支配型私的独占が認められた事例としては、食缶供給において50%超のシェアを有する事業者が、競合他社について、工場新設を阻止するなどの干渉行為をしたという事例が有名です。
不当な取引制限
不当な取引制限とは、複数の事業者が競争を回避するために、取り決めや申し合わせ等の方法によりカルテルや入札談合で、互いに自らの行動を調整する行為をいいます。
カルテルの事例としては、化学メーカーが同業7社の担当者と数回にわたって、製品の販売価格の下落防止、価格の引き上げ等について情報交換や意見交換を行ったケースがあります。
入札談合とは、国や地方公共団体などの公共工事や物品の公共調達に関する入札に際し、事前に、受注予定者や受注金額などを決める行為をいいます。
事例としては、千葉県が発注する土木工事および舗装工事の入札参加業者が受注予定者を決め、その受注予定者が定めた価格で受注できるように他の受注者が協力したという例があります。
事業者団体の制限行為等
事業者団体とは、社団や財団、組合等「事業者としての共通の利益を増進することを主たる目的とする2以上の事業者の結合体又はその連合体」(独占禁止法2条2項)をいいます。独占禁止法は、事業者団体の活動によって、競争の実質的な制限を行うこと(カルテルや私的独占もここに含まれます)、事業者の数の制限、会員事業者・組合員等の機能または活動の不当な制限、事業者に不公正な取引方法をさせる行為などを禁止しています。

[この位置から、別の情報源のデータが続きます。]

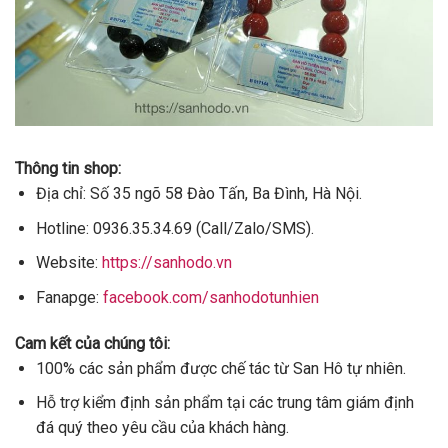
Thông tin shop:
Địa chỉ: Số 35 ngõ 58 Đào Tấn, Ba Đình, Hà Nội.
Hotline: 0936.35.34.69 (Call/Zalo/SMS).
Website:
https://sanhodo.vn
Fanapge:
facebook.com/sanhodotunhien
Cam kết của chúng tôi:
100% các sản phẩm được chế tác từ San Hô tự nhiên.
Hỗ trợ kiểm định sản phẩm tại các trung tâm giám định
đá quý theo yêu cầu của khách hàng.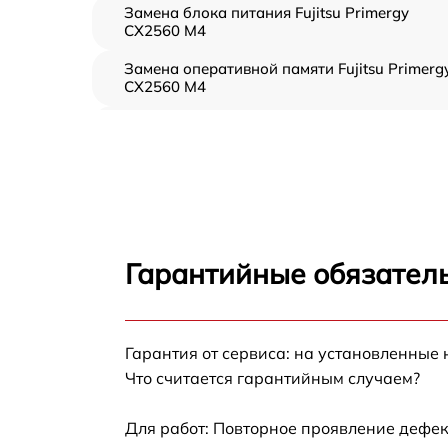
Замена блока питания Fujitsu Primergy
CX2560 M4
Замена оперативной памяти Fujitsu Primerg
CX2560 M4
Прошивка BIOS Fujitsu Primergy CX2560 M4
Замена северного моста Fujitsu Primergy
CX2560 M4
Установка/Настройка RAID-массива, SCSI
контроллера Fujitsu Primergy CX2560 M4
Гарантийные обязатель
Восстановление загрузчика BIOS Fujitsu
Primergy CX2560 M4
Гарантия от сервиса: на установленные 
Ремонт СХД Fujitsu Primergy CX2560 M4
Что считается гарантийным случаем?
Ремонт ленточной библиотеки Fujitsu
Primergy CX2560 M4
Для работ: Повторное проявление дефек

事例としては、タクシー事業者団体がタクシー運賃等の引き上げについて、構成事業者の認可申請すべき内容を決定し、これにもとづいて構成事業者に認可申請をさせるとともに、当該決定に従った認可申請を行わない構成事業者に対して脱会措置を採ったことが活動の不当な制限(法8条4号)に違反するとされた例があります。
競争を実質的に制限する企業結合
競争を実質的に制限する企業結合とは、株式保有や合併等の企業結合により、当該企業結合を行った会社グループが単独で、または他の会社と協調的行動を取ることによって、市場における価格・供給数量などを左右するなど、競争を実質的に制限することができるようになるケースをいいます。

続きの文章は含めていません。